▸ TASK BRIEF
All pictures are to be dropped, and the remaining data set down exactly.

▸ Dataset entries
· · · · · · ·
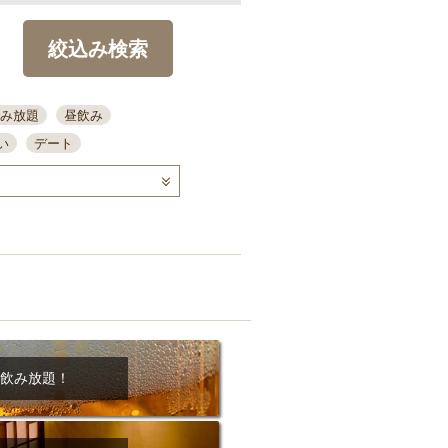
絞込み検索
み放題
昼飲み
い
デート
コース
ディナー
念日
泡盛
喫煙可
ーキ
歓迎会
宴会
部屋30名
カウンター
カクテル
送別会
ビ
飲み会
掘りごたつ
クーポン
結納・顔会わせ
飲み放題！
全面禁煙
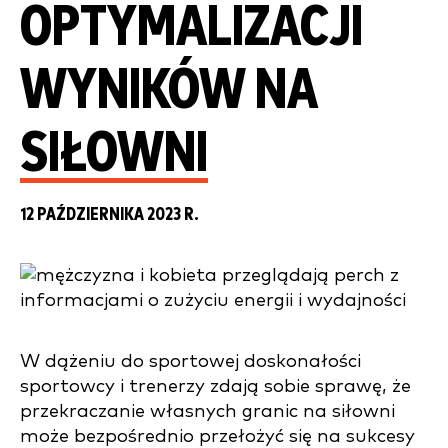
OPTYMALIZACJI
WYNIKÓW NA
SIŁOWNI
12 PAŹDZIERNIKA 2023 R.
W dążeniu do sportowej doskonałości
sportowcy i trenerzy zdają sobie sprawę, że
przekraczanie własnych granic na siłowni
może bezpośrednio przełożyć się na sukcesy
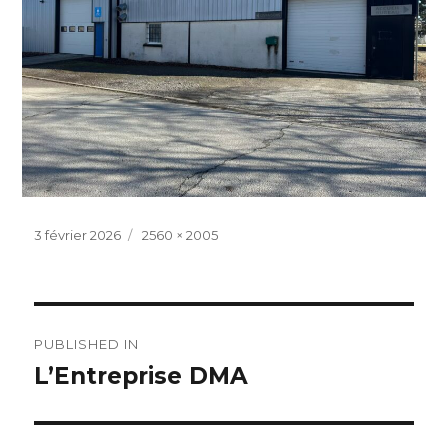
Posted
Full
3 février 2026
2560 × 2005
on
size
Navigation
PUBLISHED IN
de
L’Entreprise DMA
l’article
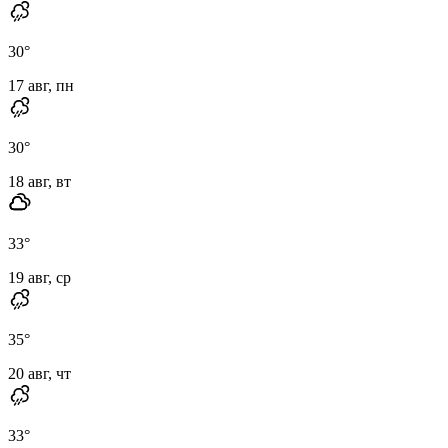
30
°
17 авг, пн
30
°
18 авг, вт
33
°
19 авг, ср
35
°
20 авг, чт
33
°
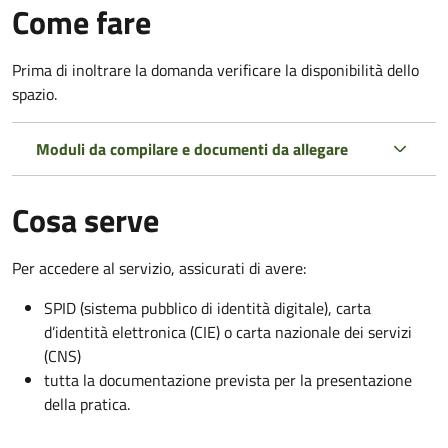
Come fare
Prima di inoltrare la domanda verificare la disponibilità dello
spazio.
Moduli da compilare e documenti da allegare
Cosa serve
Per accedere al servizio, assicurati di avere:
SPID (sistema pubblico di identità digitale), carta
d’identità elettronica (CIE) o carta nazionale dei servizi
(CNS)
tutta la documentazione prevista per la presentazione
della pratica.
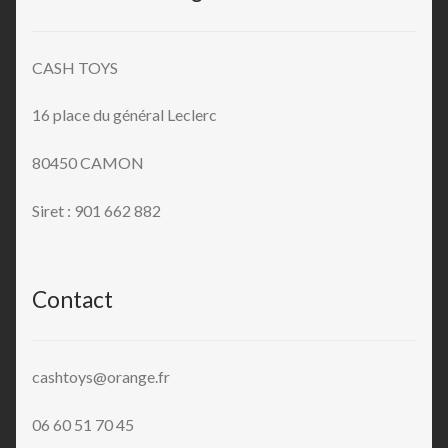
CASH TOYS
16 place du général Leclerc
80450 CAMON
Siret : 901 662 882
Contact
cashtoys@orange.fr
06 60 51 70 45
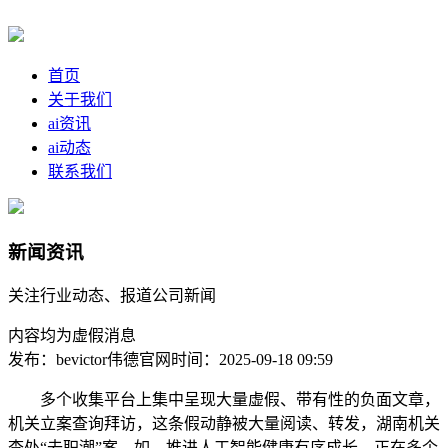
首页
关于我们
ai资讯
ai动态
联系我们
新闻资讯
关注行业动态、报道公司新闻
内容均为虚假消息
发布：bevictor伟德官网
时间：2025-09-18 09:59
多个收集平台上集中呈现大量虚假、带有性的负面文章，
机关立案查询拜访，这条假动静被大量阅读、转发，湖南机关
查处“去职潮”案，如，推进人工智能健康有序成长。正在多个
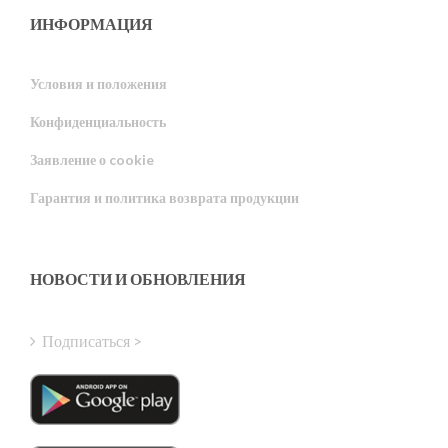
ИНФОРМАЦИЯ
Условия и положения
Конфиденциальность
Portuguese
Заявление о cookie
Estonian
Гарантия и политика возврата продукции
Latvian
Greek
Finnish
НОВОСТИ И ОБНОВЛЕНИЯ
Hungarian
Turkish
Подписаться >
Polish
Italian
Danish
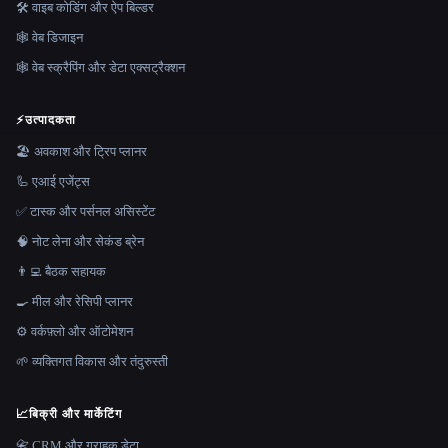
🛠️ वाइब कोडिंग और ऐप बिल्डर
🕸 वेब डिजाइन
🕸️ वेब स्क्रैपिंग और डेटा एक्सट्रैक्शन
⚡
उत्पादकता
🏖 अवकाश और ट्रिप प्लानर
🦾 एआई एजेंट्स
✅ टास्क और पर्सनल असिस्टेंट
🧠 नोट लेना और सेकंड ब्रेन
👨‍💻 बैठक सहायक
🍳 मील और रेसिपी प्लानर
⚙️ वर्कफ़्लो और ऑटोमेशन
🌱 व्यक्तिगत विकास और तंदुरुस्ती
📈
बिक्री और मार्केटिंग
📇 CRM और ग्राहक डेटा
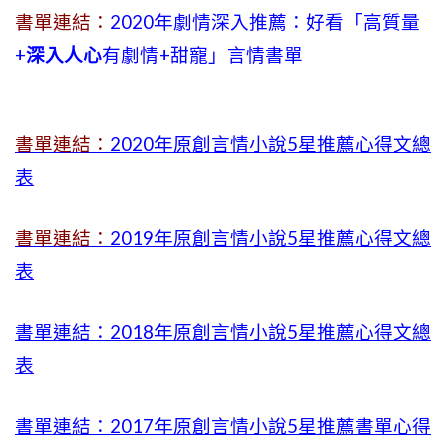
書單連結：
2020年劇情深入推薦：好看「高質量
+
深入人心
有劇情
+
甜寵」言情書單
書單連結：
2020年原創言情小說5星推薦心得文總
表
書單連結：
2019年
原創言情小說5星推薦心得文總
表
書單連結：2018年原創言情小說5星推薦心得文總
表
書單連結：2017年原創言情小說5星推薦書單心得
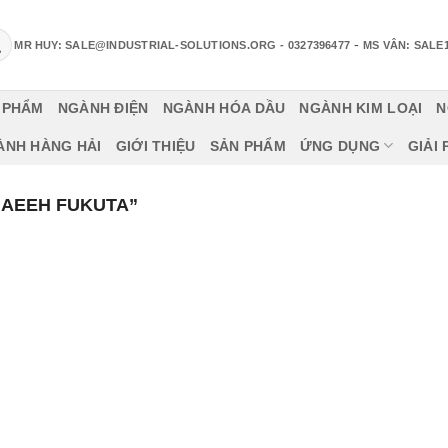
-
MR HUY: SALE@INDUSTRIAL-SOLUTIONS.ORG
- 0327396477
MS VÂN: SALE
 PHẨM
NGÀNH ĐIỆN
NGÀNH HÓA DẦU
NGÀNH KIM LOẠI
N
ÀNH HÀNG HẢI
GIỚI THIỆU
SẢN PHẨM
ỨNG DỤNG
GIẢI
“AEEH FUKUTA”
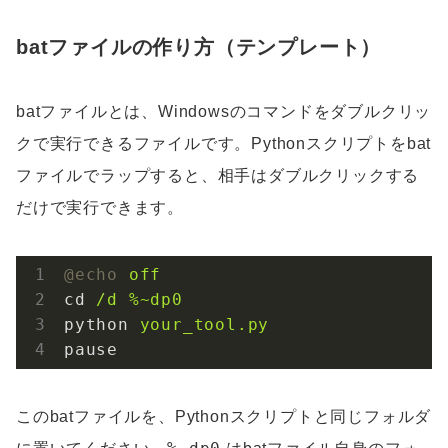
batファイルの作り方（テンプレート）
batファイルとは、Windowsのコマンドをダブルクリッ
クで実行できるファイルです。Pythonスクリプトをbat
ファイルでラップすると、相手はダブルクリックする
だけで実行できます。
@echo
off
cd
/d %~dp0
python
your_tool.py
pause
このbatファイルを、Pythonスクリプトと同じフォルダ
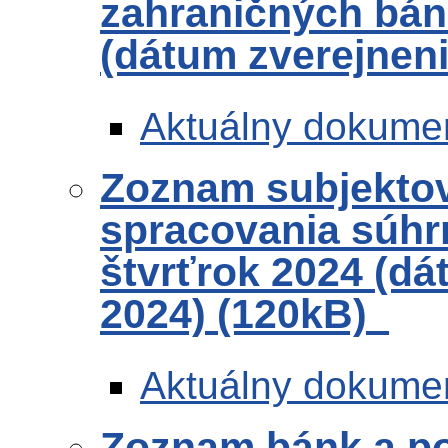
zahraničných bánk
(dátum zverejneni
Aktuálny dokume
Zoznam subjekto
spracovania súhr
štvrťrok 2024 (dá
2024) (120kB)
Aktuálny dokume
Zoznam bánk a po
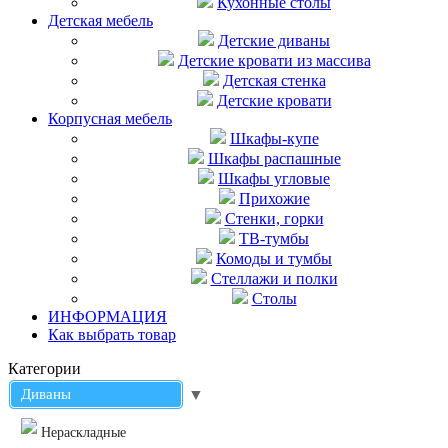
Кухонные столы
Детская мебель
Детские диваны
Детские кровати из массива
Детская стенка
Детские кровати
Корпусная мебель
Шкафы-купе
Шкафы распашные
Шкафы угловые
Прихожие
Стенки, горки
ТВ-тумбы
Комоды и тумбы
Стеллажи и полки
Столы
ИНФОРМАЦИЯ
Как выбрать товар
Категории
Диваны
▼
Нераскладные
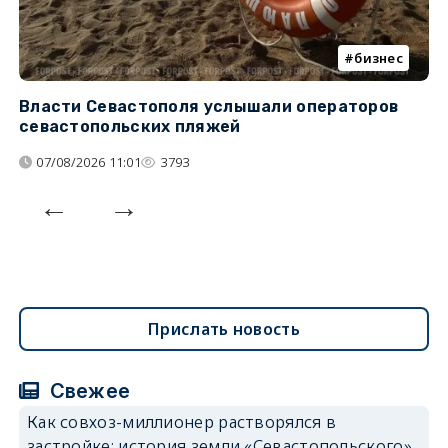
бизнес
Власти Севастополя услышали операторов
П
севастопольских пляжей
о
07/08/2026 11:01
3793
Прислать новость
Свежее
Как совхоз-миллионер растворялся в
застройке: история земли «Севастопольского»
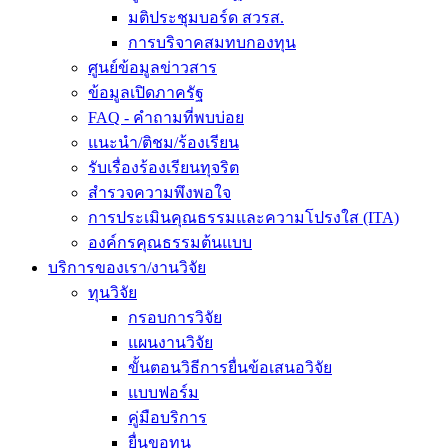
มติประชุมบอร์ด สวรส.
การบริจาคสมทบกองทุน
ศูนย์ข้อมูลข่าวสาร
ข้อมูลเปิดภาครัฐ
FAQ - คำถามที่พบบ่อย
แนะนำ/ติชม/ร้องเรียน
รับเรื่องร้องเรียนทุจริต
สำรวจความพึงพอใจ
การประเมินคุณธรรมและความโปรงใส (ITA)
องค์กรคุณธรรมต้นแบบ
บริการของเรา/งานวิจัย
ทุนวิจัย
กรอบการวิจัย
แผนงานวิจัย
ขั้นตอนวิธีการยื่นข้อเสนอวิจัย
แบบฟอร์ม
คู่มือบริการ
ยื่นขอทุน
· · · · · · ·
▸ THE COMPLETED TASK
絞込み検索
み放題
昼飲み
い
デート
コース
ディナー
念日
泡盛
喫煙可
ーキ
歓迎会
宴会
部屋30名
カウンター
カクテル
送別会
ビ
飲み会
掘りごたつ
クーポン
結納・顔会わせ
飲み放題！
全面禁煙
OPTYMALIZACJI
WYNIKÓW NA
SIŁOWNI
12 PAŹDZIERNIKA 2023 R.
W dążeniu do sportowej doskonałości
sportowcy i trenerzy zdają sobie sprawę, że
przekraczanie własnych granic na siłowni
może bezpośrednio przełożyć się na sukcesy
Posted
Full
3 février 2026
2560 × 2005
on
size
Navigation
PUBLISHED IN
de
L’Entreprise DMA
l’article
30
°
17 авг, пн
30
°
18 авг, вт
33
°
19 авг, ср
35
°
20 авг, чт
33
°
Come fare
Prima di inoltrare la domanda verificare la disponibilità dello
spazio.
Moduli da compilare e documenti da allegare
Cosa serve
Per accedere al servizio, assicurati di avere:
SPID (sistema pubblico di identità digitale), carta
d’identità elettronica (CIE) o carta nazionale dei servizi
(CNS)
tutta la documentazione prevista per la presentazione
della pratica.
CASH TOYS
16 place du général Leclerc
80450 CAMON
Siret : 901 662 882
Contact
cashtoys@orange.fr
06 60 51 70 45
首页
关于我们
ai资讯
ai动态
联系我们
新闻资讯
关注行业动态、报道公司新闻
内容均为虚假消息
发布：bevictor伟德官网
时间：2025-09-18 09:59
多个收集平台上集中呈现大量虚假、带有性的负面文章，
机关立案查询拜访，这条假动静被大量阅读、转发，湖南机关
查处“去职潮”案，如，推进人工智能健康有序成长。正在多个
ИНФОРМАЦИЯ
Условия и положения
Конфиденциальность
Portuguese
Заявление о cookie
Estonian
Гарантия и политика возврата продукции
Latvian
Greek
Finnish
НОВОСТИ И ОБНОВЛЕНИЯ
Hungarian
Turkish
Подписаться >
Polish
Italian
Danish
🛠️ वाइब कोडिंग और ऐप बिल्डर
🕸 वेब डिजाइन
🕸️ वेब स्क्रैपिंग और डेटा एक्सट्रैक्शन
⚡
उत्पादकता
🏖 अवकाश और ट्रिप प्लानर
🦾 एआई एजेंट्स
✅ टास्क और पर्सनल असिस्टेंट
🧠 नोट लेना और सेकंड ब्रेन
👨‍💻 बैठक सहायक
🍳 मील और रेसिपी प्लानर
⚙️ वर्कफ़्लो और ऑटोमेशन
🌱 व्यक्तिगत विकास और तंदुरुस्ती
📈
बिक्री और मार्केटिंग
📇 CRM और ग्राहक डेटा
書單連結：
2020年劇情深入推薦：好看「高質量
+
深入人心
有劇情
+
甜寵」言情書單
書單連結：
2020年原創言情小說5星推薦心得文總
表
書單連結：
2019年
原創言情小說5星推薦心得文總
表
書單連結：2018年原創言情小說5星推薦心得文總
表
書單連結：2017年原創言情小說5星推薦書單心得
-
MR HUY: SALE@INDUSTRIAL-SOLUTIONS.ORG
- 0327396477
MS VÂN: SALE
 PHẨM
NGÀNH ĐIỆN
NGÀNH HÓA DẦU
NGÀNH KIM LOẠI
N
ÀNH HÀNG HẢI
GIỚI THIỆU
SẢN PHẨM
ỨNG DỤNG
GIẢI
“AEEH FUKUTA”
batファイルの作り方（テンプレート）
batファイルとは、Windowsのコマンドをダブルクリッ
クで実行できるファイルです。Pythonスクリプトをbat
ファイルでラップすると、相手はダブルクリックする
だけで実行できます。
@echo
off
cd
/d %~dp0
python
your_tool.py
pause
このbatファイルを、Pythonスクリプトと同じフォルダ
zahraničných bánk
(dátum zverejneni
Aktuálny dokume
Zoznam subjekto
spracovania súhr
štvrťrok 2024 (dá
2024) (120kB)
Aktuálny dokume
Zoznam bánk a po
Кухонные столы
Детская мебель
Детские диваны
Детские кровати из массива
Детская стенка
Детские кровати
Корпусная мебель
Шкафы-купе
Шкафы распашные
Шкафы угловые
Прихожие
Стенки, горки
ТВ-тумбы
Комоды и тумбы
Стеллажи и полки
Столы
ИНФОРМАЦИЯ
Как выбрать товар
Категории
Диваны
▼
Нераскладные
бизнес
Власти Севастополя услышали операторов
П
севастопольских пляжей
о
07/08/2026 11:01
3793
Прислать новость
Свежее
Как совхоз-миллионер растворялся в
застройке: история земли «Севастопольского»
มติประชุมบอร์ด สวรส.
การบริจาคสมทบกองทุน
ศูนย์ข้อมูลข่าวสาร
ข้อมูลเปิดภาครัฐ
FAQ - คำถามที่พบบ่อย
แนะนำ/ติชม/ร้องเรียน
รับเรื่องร้องเรียนทุจริต
สำรวจความพึงพอใจ
การประเมินคุณธรรมและความโปรงใส (ITA)
องค์กรคุณธรรมต้นแบบ
บริการของเรา/งานวิจัย
ทุนวิจัย
กรอบการวิจัย
แผนงานวิจัย
ขั้นตอนวิธีการยื่นข้อเสนอวิจัย
แบบฟอร์ม
คู่มือบริการ
ยื่นขอทุน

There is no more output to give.